[What you have to do]
Please repeat the lines below exactly. Begin with the line containing "Is there left lung upper lobe here?" and go on through the line containing "<item>right heart ventricle</item>".
*** Records supplied ***
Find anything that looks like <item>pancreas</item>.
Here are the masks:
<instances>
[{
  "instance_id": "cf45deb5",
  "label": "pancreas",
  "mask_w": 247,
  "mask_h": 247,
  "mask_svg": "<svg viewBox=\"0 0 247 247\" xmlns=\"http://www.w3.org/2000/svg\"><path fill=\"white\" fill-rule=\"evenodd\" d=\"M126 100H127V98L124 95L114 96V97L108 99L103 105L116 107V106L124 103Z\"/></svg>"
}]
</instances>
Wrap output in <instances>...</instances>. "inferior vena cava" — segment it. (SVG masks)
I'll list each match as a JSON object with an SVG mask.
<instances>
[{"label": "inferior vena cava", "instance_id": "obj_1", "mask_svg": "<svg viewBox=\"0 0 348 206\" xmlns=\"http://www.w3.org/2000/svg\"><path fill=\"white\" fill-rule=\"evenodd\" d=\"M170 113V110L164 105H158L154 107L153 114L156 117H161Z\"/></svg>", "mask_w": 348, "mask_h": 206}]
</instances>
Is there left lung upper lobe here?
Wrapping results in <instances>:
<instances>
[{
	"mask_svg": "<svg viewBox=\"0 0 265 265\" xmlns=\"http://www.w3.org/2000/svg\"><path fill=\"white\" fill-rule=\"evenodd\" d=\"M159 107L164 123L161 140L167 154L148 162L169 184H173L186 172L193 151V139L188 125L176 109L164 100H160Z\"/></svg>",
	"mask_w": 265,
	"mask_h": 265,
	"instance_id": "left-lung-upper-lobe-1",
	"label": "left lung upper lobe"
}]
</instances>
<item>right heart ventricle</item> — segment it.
*** End of Records supplied ***
*** Records supplied ***
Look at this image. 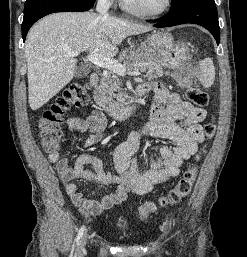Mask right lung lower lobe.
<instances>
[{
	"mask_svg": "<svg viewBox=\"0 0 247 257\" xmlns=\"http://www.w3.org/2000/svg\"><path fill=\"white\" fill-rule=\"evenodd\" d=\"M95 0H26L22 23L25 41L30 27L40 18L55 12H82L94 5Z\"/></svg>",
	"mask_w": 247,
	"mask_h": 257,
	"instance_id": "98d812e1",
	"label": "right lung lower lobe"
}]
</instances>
*** End of Records supplied ***
*** Records supplied ***
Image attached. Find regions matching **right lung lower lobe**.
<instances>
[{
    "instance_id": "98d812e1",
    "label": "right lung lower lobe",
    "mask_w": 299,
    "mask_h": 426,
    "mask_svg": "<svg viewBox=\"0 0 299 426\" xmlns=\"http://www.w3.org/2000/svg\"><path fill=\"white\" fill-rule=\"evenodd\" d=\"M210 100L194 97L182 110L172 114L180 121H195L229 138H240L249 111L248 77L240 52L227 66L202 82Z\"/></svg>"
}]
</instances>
*** End of Records supplied ***
[Answer box]
Is there left lung upper lobe here?
Wrapping results in <instances>:
<instances>
[{
	"mask_svg": "<svg viewBox=\"0 0 265 265\" xmlns=\"http://www.w3.org/2000/svg\"><path fill=\"white\" fill-rule=\"evenodd\" d=\"M159 107L164 123L161 140L167 154L148 162L169 184H173L186 172L193 151V139L188 125L176 109L164 100H160Z\"/></svg>",
	"mask_w": 265,
	"mask_h": 265,
	"instance_id": "left-lung-upper-lobe-1",
	"label": "left lung upper lobe"
}]
</instances>
<item>right heart ventricle</item> — segment it.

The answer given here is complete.